Nke abuo On the morning that the chalice tipped over and violence spilled over on Ogboli community, the sky wore the face of a peasant farmer whose wife had just birthed her third set of twins in five years. There were no chubby kids on smart uniforms waiting in front of their compound gates for the daily school buses. Nor okpa sellers announcing in megaphone-like voices how hot and peppery their okpa was and why it was the best thing after oxygen on such a dour morning. Awka Road looked like an expressway in the middle of the Sahara. The air hung with a tepid fear of things unknown, a premonition that something was about to happen even though no one knew exactly what. It didn't surprise me when it started. I already knew from the wailings and muted whispers that followed after Chimezie's body was found the night before. I knew that this wouldn't be swept away like the others. Chimezie was not another of the faceless men we often found abandoned on street corners, gutters, and refuse dumps on most morning. Men with missing limbs or penises, gory holes where their eyes were supposed to be, and sometimes, small incision on their bellies — wounds I was sure must've been done by a licensed surgeon — and internal organs supposedly missing, holes.

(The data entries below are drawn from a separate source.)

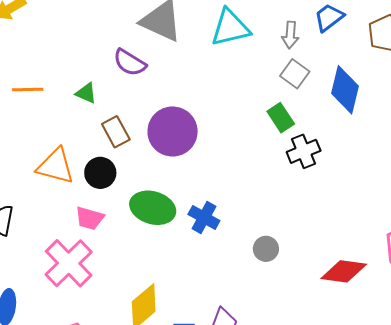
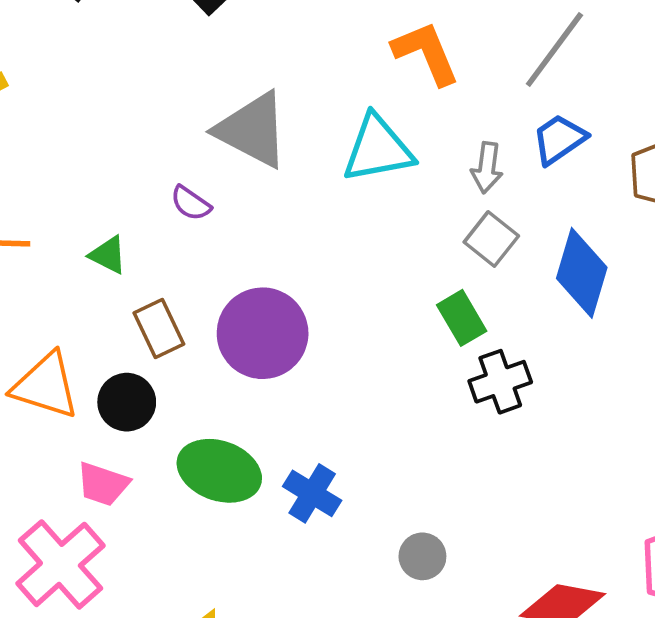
purple semicircle: (130, 63) -> (191, 203), size x0.7

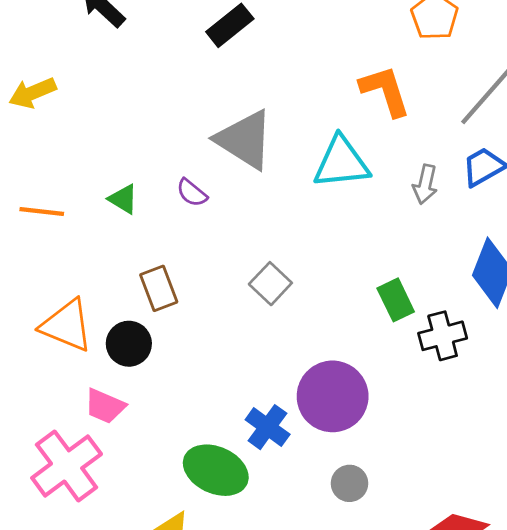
gray square: (491, 239) -> (270, 284), moved
green triangle: (108, 255) -> (123, 199), moved
purple circle: (263, 333) -> (333, 396), moved
black cross: (500, 382) -> (443, 336), moved
green ellipse: (219, 471) -> (216, 470), moved

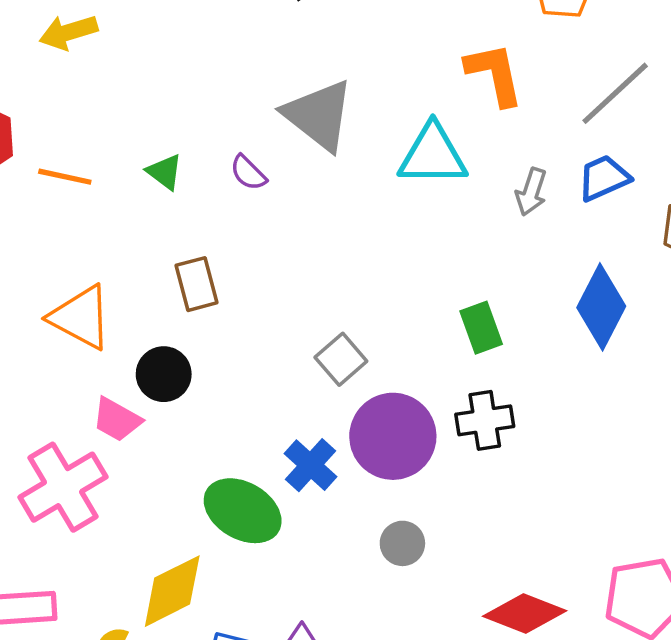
gray square: (270, 284) -> (341, 359), moved
black cross: (443, 336) -> (485, 420), moved
black circle: (129, 344) -> (164, 374), moved

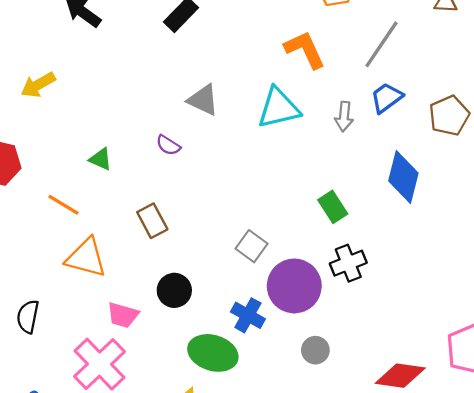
gray triangle: (319, 115) -> (203, 100), size x0.7
green triangle: (165, 172) -> (101, 159), moved
orange line: (65, 177) -> (63, 205), moved, turned 32
black circle: (164, 374) -> (174, 290), moved

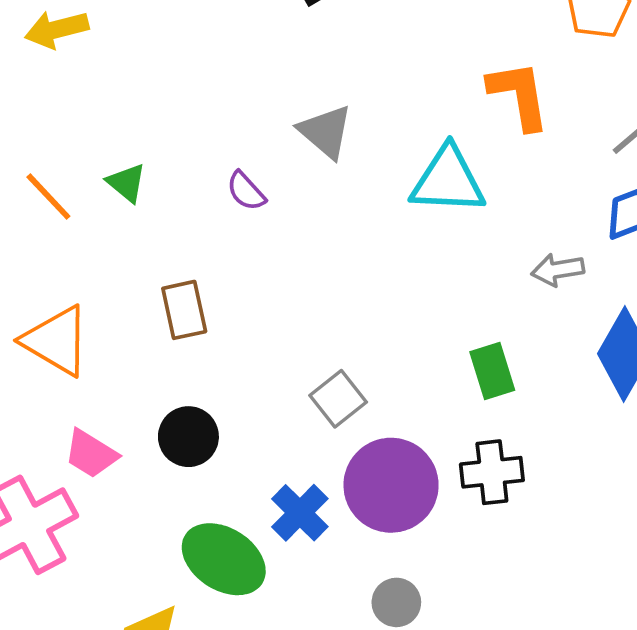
gray arrow: (344, 117) -> (558, 270), moved, turned 60
orange line: (63, 205) -> (48, 197), moved

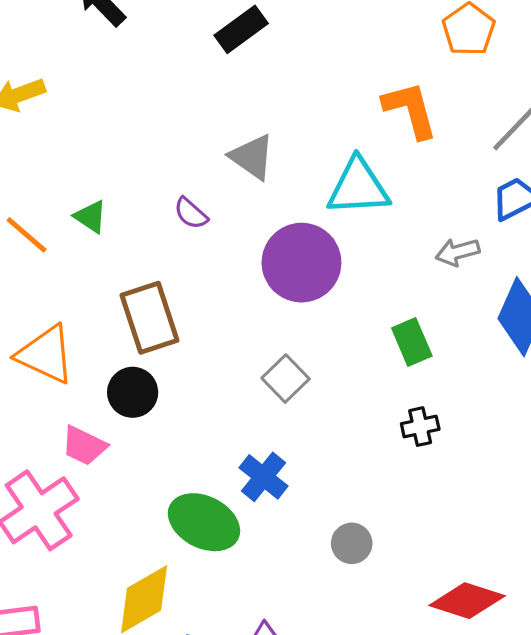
brown rectangle: (184, 310) -> (150, 318), size x1.4
black circle: (188, 437) -> (133, 392), moved
black cross: (492, 472) -> (420, 427), size x0.7
purple circle: (391, 485) -> (301, 263), moved

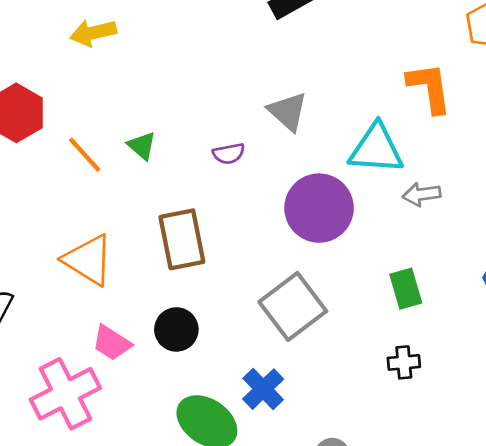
purple semicircle: (191, 213) -> (229, 154), turned -60
gray arrow: (458, 252) -> (422, 194), moved
gray square: (286, 379) -> (293, 306), size x1.6
black circle: (133, 392) -> (176, 329), moved

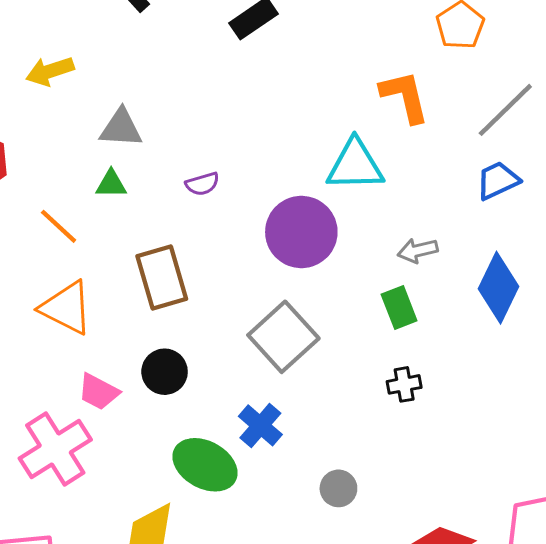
gray triangle: (288, 111) -> (121, 128), moved, turned -33
green triangle: (142, 146) -> (111, 184), turned -36
orange line: (85, 155) -> (59, 226), moved
gray arrow: (422, 194) -> (418, 251), moved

These happenings chipped away the little sanity that we still managed. Bit by bit, our senses dulled and crazy things began to seem normal. Things kept happening. Poking, progressively pushing the limits of the horrors we imagined we had the capacity to endure. Each discovery was like throwing a keg of petrol to a burning house. Sooner or later the concrete would melt from the intensity of the flames, and pull the aflame building to the ground. But until then the flames would keep burning and burning.
The violence didn't surprise me. But I never knew we could sustain that kind of anger in us. Ndi Ogboli were never known to be an angry people. Our anger was mostly benign; an anger spelled with small letters and easily swept away by the waves of time and crates of LIFE beer and peppered kpomo. It didn't have destruction in its arsenal. But this time was different. It was one of us. A nwa afo. Chimezie was a son moulded from the most virile Ogboli soil. He was the last person that this should've happened to.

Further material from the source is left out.